Some of the augmented BNF in this document set makes named reference to syntax rules defined in RFC 822. A complete formal grammar is therefore obtained by combining the collected grammar appendices from each document in this set with that from RFC 822 plus the modifications to RFC 822 defined in RFC 1123 (which specifically changes the syntax for return, date, and mailbox).

All numeric and octet values in this document set are given in decimal notation. All media type values, subtype values, and parameter names as defined are case-insensitive. However, parameter values are case-sensitive unless otherwise specified for the specific parameter.

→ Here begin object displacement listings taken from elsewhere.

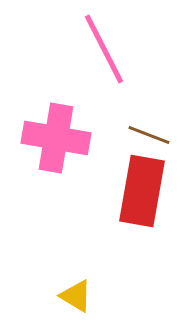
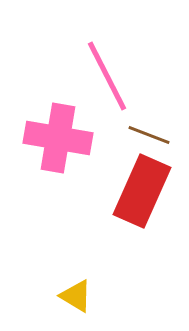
pink line: moved 3 px right, 27 px down
pink cross: moved 2 px right
red rectangle: rotated 14 degrees clockwise
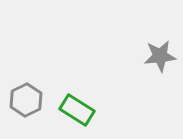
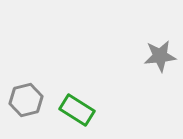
gray hexagon: rotated 12 degrees clockwise
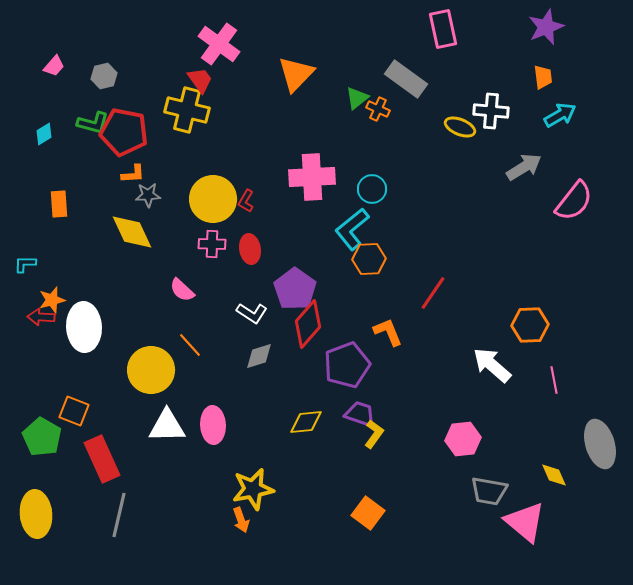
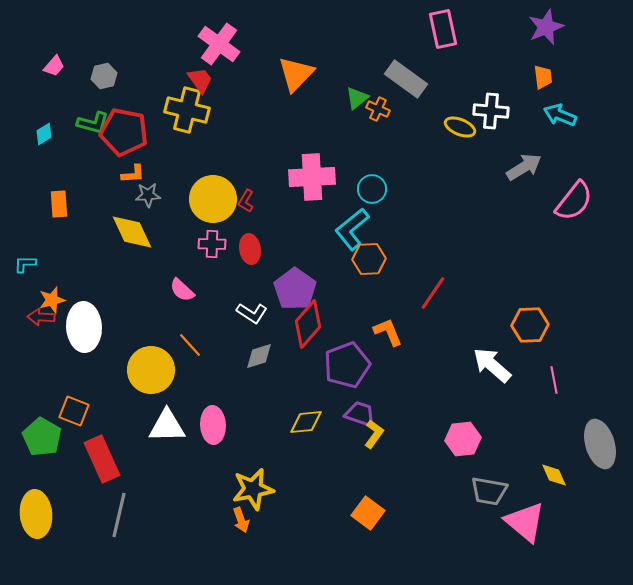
cyan arrow at (560, 115): rotated 128 degrees counterclockwise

FORMAT NOTE: Notes like this one provide additional nonessential information which readers may skip without missing anything essential. The primary purpose of these non-essential notes is to convey information about the rationale of this document set, or to place these documents in the proper historical or evolutionary context. In particular, such information may be skipped by those who are focused solely on building a compliant implementation, but may be of use to those who wish to understand why certain design choices were made.

2.1. CRLF

The term CRLF, in this document set, refers to the sequence of octets corresponding to the two US-ASCII characters CR (decimal value 13) and LF (decimal value 10) which, taken together, in this order, denote a line break in RFC 822 mail.

2.2. Character Set

The term "character set" is used in MIME to refer to a method of converting a sequence of octets into a sequence of characters. Note that unconditional and unambiguous conversion in the other direction is not required, in that not all characters may be representable by a given character set and a character set may provide more than one sequence of octets to represent a particular sequence of characters.

This definition is intended to allow various kinds of character encodings, from simple single-table mappings such as US-ASCII to complex table switching methods such as those that use ISO 2022's techniques. However, the definition associated with a MIME character set name MUST fully specify the mapping to be performed. In particular, use of external profiling information to determine the exact mapping is not permitted.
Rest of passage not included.